Production & Scale/Production Operations
Advanced20 min

Agent Server: Architecture & Deployment

Agent Server is the runtime component within LangSmith Deployment (formerly LangGraph Platform) that manages agent execution with persistent state, streaming, and human-in-the-loop. It runs LangGraph graphs as stateless containers backed by PostgreSQL and Redis, with framework-agnostic support for Google ADK, AWS Strands, and more via the Functional API. This article covers when to use it, how to deploy it correctly, how it fails, and how to choose between deployment modes and durability modes.

Quick Reference

  • Agent Server = the runtime inside LangSmith Deployment; not a standalone rename from LangGraph Platform
  • Core abstractions: Assistants (versioned agent configs), Threads (checkpointed conversations), Runs (single executions), Store (cross-thread KV)
  • Architecture: stateless API containers + stateless queue workers + PostgreSQL (all state) + Redis (pub/sub + queue)
  • Self-Hosted Lite is free up to 1M node executions/month; distributed mode requires enterprise-licensed images
  • v0.8.0 (April 2026): Go runtime (core-api-grpc) is now default; Redis is the default queue backend
  • Three durability modes: exit (checkpoint at completion only), async (after each step, may lose last step on crash), sync (before each step, no data loss)
  • Split mode: API container sets N_JOBS_PER_WORKER=0; worker container overrides entrypoint to python -m langgraph_api.queue_entrypoint
  • Non-LangGraph agents (Google ADK, Strands, CrewAI) deploy via @entrypoint from langgraph.func

When NOT to Use Agent Server

Agent Server is an opinionated managed runtime. It requires PostgreSQL, Redis, and either a free LangSmith account (for Self-Hosted Lite) or an enterprise license (for distributed mode). Before adopting it, verify your use case actually needs what it provides.

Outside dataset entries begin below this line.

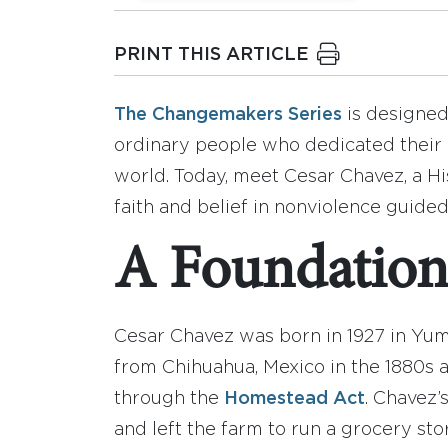
PRINT THIS ARTICLE
The Changemakers Series
is designed 
ordinary people who dedicated their 
world. Today, meet Cesar Chavez, a H
faith and belief in nonviolence guide
A Foundation 
Cesar Chavez was born in 1927 in Yum
from Chihuahua, Mexico in the 1880s 
through the
Homestead Act
. Chavez’
and left the farm to run a grocery st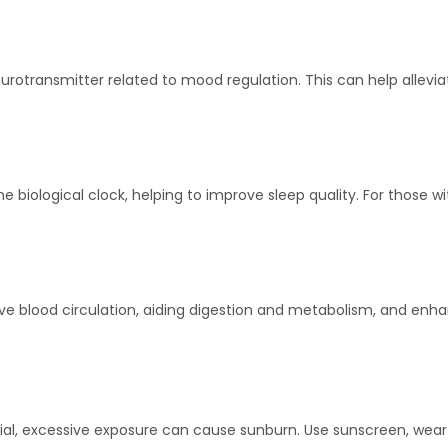
urotransmitter related to mood regulation. This can help allevi
e biological clock, helping to improve sleep quality. For those w
 blood circulation, aiding digestion and metabolism, and enhanc
cial, excessive exposure can cause sunburn. Use sunscreen, wear 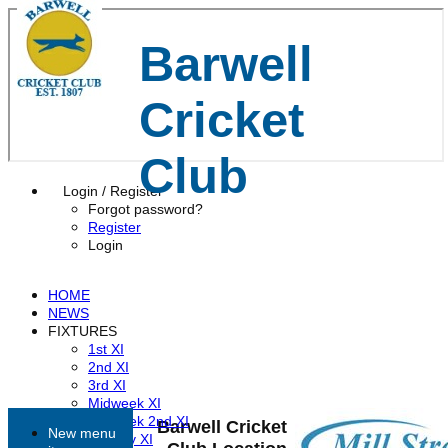
Barwell
Cricket
Club
Login / Register
Forgot password?
Register
Login
HOME
NEWS
FIXTURES
1st XI
2nd XI
3rd XI
Midweek XI
Midweek 2nd XI
Barwell Cricket
New menu
Sunday XI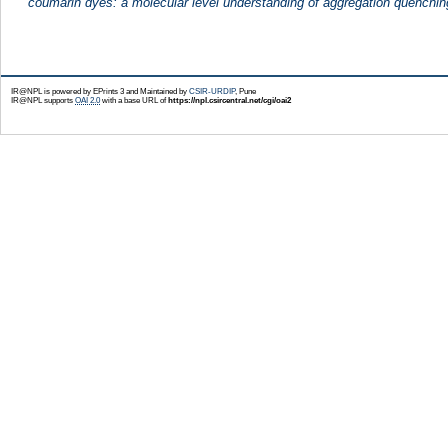
coumarin dyes: a molecular level understanding of aggregation quenching
IR@NPL is powered by EPrints 3 and Maintained by
CSIR-URDIP
, Pune
IR@NPL supports
OAI 2.0
with a base URL of
https://npl.csircentral.net/cgi/oai2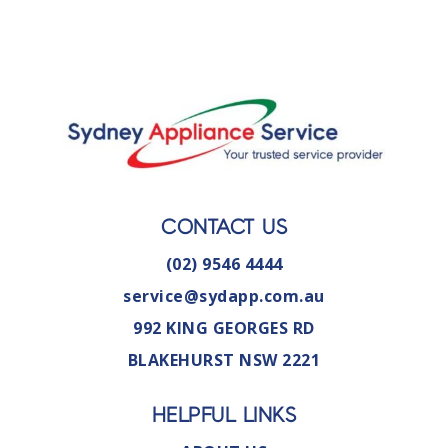
CONTACT US
(02) 9546 4444
service@sydapp.com.au
992 KING GEORGES RD
BLAKEHURST NSW 2221
HELPFUL LINKS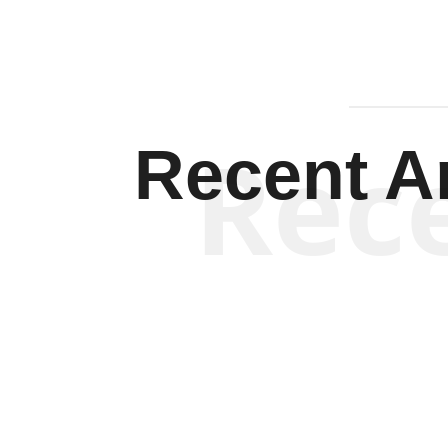
Rec
Recent Ar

Use Agent Server when you need...Skip it when...
Persistent conversation threads with checkpointed state across requestsYour agent completes in one request with no state to persist between calls
Human-in-the-loop (HITL) with the ability to resume interrupted runsYour agent is fully automated with no interrupt/approval workflows
Cron-scheduled agent runs without building a scheduler yourselfYou only need on-demand runs triggered by user requests
Multi-tenant deployments with isolated thread state per userYou have a single-tenant or single-graph deployment
The Assistants/Threads/Runs REST API and LangSmith tracing out of the boxYou already have your own orchestration layer and just need graph execution
FastAPI + LangGraph is often enough

If your agent completes in under 30 seconds, has no cross-request state, and serves a single use case, a FastAPI container with LangGraph's compile() is simpler, cheaper, and has no licensing requirements. Agent Server adds operational complexity — make sure you're buying something you'll use.